Last year, while most commodities prices were hurriedly undoing five-years of gains, gold closed the year up 4% at $869.75 per ounce—not an outstanding performance in its own right but against the backdrop of a global economic downturn the only metal to have gained over the year surely deserves a little applause.
Having set a record high back in March 2008 of $1,023.50 per ounce—and subsequently falling to a year low around $700 as the full impact of the credit crunch was realized—gold once again breached the $900/ounce mark this week.
The precious metal, which is seen as an alternative investment to stocks and bonds and is often deemed by investors to be a safe haven in times of economic decline or in the face of inflation, was trading back at $889.40 at midday today as sentiment surrounding the banks improved, attracting buyers into the sector. Metals consultancy GFMS expects gold prices to range between $750/oz and $1,080/oz in 2009.
But Citigroup Foreign Exchange recently published a note in which the analysts said they continue to remain unequivocally bullish on the medium- to long-term view on gold and believe that, ultimately, prices in excess of $2,000/oz are possible.
Citi analysts said they see the gold price being fuelled either by investors trading in the commodity as a safe haven to the ongoing financial and economic turmoil, or by the liquidity injections by governments around the world bringing reflation and subsequently inflation. While Citi’s view is at the top end of analyst expectations, industry experts tend to agree that a financial crisis is good for the gold price. They’re not so sure about the impact of an economic crisis, however.

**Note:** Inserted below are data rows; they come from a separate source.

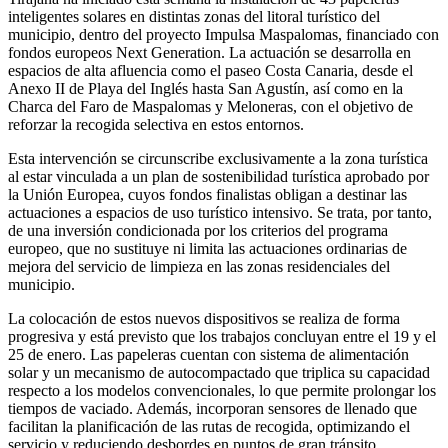
inteligentes solares en distintas zonas del litoral turístico del
municipio, dentro del proyecto Impulsa Maspalomas, financiado con
fondos europeos Next Generation. La actuación se desarrolla en
espacios de alta afluencia como el paseo Costa Canaria, desde el
Anexo II de Playa del Inglés hasta San Agustín, así como en la
Charca del Faro de Maspalomas y Meloneras, con el objetivo de
reforzar la recogida selectiva en estos entornos.
Esta intervención se circunscribe exclusivamente a la zona turística
al estar vinculada a un plan de sostenibilidad turística aprobado por
la Unión Europea, cuyos fondos finalistas obligan a destinar las
actuaciones a espacios de uso turístico intensivo. Se trata, por tanto,
de una inversión condicionada por los criterios del programa
europeo, que no sustituye ni limita las actuaciones ordinarias de
mejora del servicio de limpieza en las zonas residenciales del
municipio.
La colocación de estos nuevos dispositivos se realiza de forma
progresiva y está previsto que los trabajos concluyan entre el 19 y el
25 de enero. Las papeleras cuentan con sistema de alimentación
solar y un mecanismo de autocompactado que triplica su capacidad
respecto a los modelos convencionales, lo que permite prolongar los
tiempos de vaciado. Además, incorporan sensores de llenado que
facilitan la planificación de las rutas de recogida, optimizando el
servicio y reduciendo desbordes en puntos de gran tránsito.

“Given the economic situation it is no wonder that gold is the most favoured commodity in most 2009 forecasts,” analysts at Fortis Bank wrote in a recent sector note. “But while we see it benefiting from financial market troubles we are not so sure about deflation, and prices could trend lower for a while if the economic crisis edges out the financial one in investors’ minds.”

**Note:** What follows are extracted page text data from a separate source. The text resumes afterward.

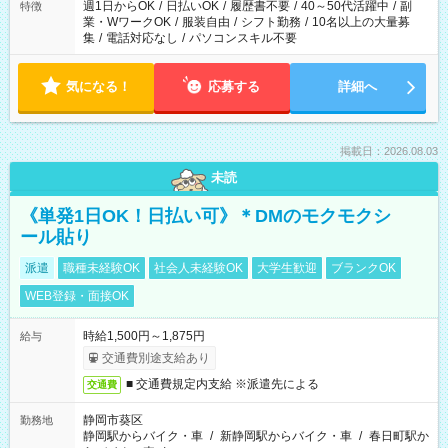
週1日からOK
/
日払いOK
/
履歴書不要
/
40～50代活躍中
/
副
特徴
業・WワークOK
/
服装自由
/
シフト勤務
/
10名以上の大量募
集
/
電話対応なし
/
パソコンスキル不要
気になる！
応募する
詳細へ
掲載日：2026.08.03
未読
《単発1日OK！日払い可》＊DMのモクモクシ
ール貼り
派遣
職種未経験OK
社会人未経験OK
大学生歓迎
ブランクOK
WEB登録・面接OK
時給1,500円～1,875円
給与
交通費別途支給あり
■ 交通費規定内支給 ※派遣先による
交通費
静岡市葵区
勤務地
静岡駅からバイク・車
/
新静岡駅からバイク・車
/
春日町駅か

HSBC analysts appear to agree with Fortis and are certainly not as bullish as Citi: “A return of the banking crisis saw [gold] make substantial gains in the face of a stronger dollar. Such a crisis is good for gold, we’re not so sure about an economic crisis, and as such we’re quite bearish on gold as deflation tightens its grip.”
Looking to the future of the gold industry’s players, Fortis believes that the established players such as BHP Billiton, Grupo Mexico, Vale, as well as state-owned or controlled entities such as Codelco, will “hunker down and should survive the global downturn.”
Despite the diversion in analysts’ price forecasts, there does appear to be a consensus of opinion in that stocks and bonds perform best in a stable political climate with strong property rights and little turmoil while gold, despite being a different asset class, revels in uncertain times. Risk aversion and the desire to preserve wealth has seen investors reaching for the bullion in recent months, but sentiment surrounding the financial sector appears to have switched this week prompting investors to turn their attention back to bargain-hunting elsewhere.
In mid-session deals, the FTSE 100 index was over 2% higher, up 84.64 points at 4,279.05, fuelled by banking sector gains. Shares in mining industry players were generally lower, meanwhile, amid concerns over the raising of capital and the impact on earnings of last year’s price falls. Xstrata, a major global diversified mining group with exposure to gold, topped the casualty list with an 8% fall to 628.5p. Conversely, BHP Billiton, which mines gold in Western Australia, was almost 2% ahead at 1,286.0p.